И еще не было ничего...

Он сотворил Мать, и стало все...

Мать и есть «посредница» между Богом и миром, — «посредница», т.е., в точности, ангел, по греческому значению этого слова, имени, чина мировой иерархии...

— Поверните ваши молитвы...

— Измените ваших богов...

— Перемените ваши храмы-гербарии на храмы-сады, храмы-леса...

Разве не помните, что такое колонна в храме, как не позднее, декадентское преобразование древесного ствола: первые молитвы были среди древесных стволов и уже потом среди колонн, в замкнутом помещении...

* * *

Пластинка кончилась... Звук оборвался... Я остановился... Дверь отворилась, и вошедшая в комнату англичанка сказала, что «bebe» проснулось...

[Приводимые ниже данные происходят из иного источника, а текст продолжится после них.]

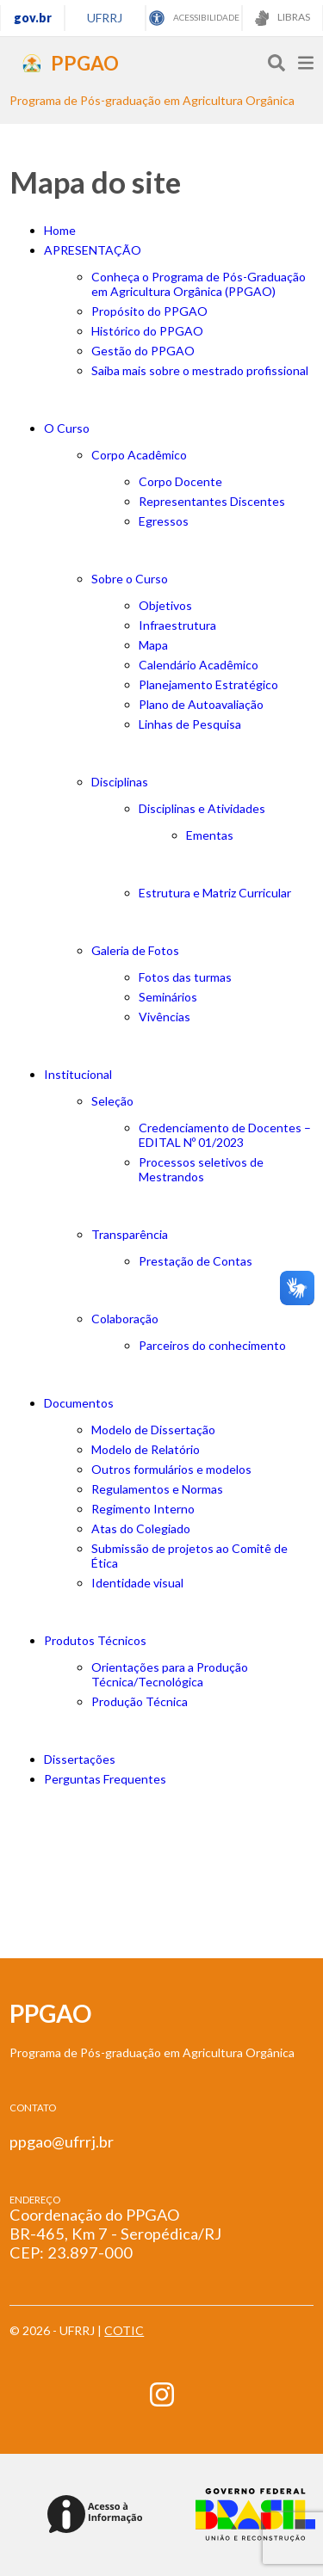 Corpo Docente (180, 481)
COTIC (124, 2330)
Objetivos (165, 605)
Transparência (129, 1234)
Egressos (164, 521)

— Ах, «бебе» вместо младенца... как «колонны» вместо древесных стволов... Да и всего-то я слушал граммофон... Но откуда же мне погрезилась Вечная Мать, когда и кое-то каких так мало?..

А ведь это не бабье дело — воскресить Вечную Мать: зовущий идеал Вечной Матери — мужской идеал. Мы, мужчины, хотим этого, хотя исполнить его может только женщина. Она сделает этот идеал. Но сама она носит и внутренне поклоняется...

Хоть «чему-нибудь» в мужском образе... Но зачем «чему-нибудь», когда могла бы Всему?...


Впервые опубликовано: Женщина. Литературно-художественный альманах. М. Заря. 1910. [Кн. 1]. С. 119-129.

Василий Васильевич Розанов (1856—1919) — русский религиозный философ, литературный критик и публицист, один из самых противоречивых русских философов XX века.